[ABOUT THIS EXERCISE]
Return exactly these lines and no others: the one containing "implementación del servicio" and all that follow it to the end of the listing below.
Content starts
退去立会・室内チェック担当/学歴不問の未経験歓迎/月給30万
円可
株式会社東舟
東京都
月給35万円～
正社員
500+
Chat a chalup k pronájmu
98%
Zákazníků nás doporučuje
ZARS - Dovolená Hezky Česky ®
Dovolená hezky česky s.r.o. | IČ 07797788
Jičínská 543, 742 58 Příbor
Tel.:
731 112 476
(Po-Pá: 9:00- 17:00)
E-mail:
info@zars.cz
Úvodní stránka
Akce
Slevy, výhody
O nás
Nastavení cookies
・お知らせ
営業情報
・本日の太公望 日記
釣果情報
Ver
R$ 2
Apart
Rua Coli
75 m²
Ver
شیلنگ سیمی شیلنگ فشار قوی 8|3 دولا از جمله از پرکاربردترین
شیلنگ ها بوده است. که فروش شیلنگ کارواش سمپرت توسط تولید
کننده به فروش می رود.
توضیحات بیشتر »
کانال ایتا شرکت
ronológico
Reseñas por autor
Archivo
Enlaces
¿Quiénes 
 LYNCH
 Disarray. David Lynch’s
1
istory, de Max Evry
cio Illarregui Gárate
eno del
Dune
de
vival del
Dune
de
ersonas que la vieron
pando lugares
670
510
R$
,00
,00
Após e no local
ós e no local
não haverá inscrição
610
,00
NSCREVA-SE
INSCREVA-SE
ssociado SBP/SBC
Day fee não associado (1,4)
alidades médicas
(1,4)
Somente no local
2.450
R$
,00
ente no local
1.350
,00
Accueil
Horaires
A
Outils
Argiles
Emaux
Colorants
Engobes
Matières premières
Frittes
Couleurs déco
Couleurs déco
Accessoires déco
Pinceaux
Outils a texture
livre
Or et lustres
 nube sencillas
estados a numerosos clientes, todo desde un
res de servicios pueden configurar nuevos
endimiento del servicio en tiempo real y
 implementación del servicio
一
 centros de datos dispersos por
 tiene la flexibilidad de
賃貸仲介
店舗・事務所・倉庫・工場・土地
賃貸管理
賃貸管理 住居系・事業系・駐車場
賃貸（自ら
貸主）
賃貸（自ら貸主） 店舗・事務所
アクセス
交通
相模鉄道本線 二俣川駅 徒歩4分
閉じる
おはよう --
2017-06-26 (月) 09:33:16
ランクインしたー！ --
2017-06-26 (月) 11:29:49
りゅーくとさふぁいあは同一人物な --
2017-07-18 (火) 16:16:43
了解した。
Content ends
[ANSWER FOR THE TASK]
 implementación del servicio
一
 centros de datos dispersos por
 tiene la flexibilidad de
賃貸仲介
店舗・事務所・倉庫・工場・土地
賃貸管理
賃貸管理 住居系・事業系・駐車場
賃貸（自ら
貸主）
賃貸（自ら貸主） 店舗・事務所
アクセス
交通
相模鉄道本線 二俣川駅 徒歩4分
閉じる
おはよう --
2017-06-26 (月) 09:33:16
ランクインしたー！ --
2017-06-26 (月) 11:29:49
りゅーくとさふぁいあは同一人物な --
2017-07-18 (火) 16:16:43
了解した。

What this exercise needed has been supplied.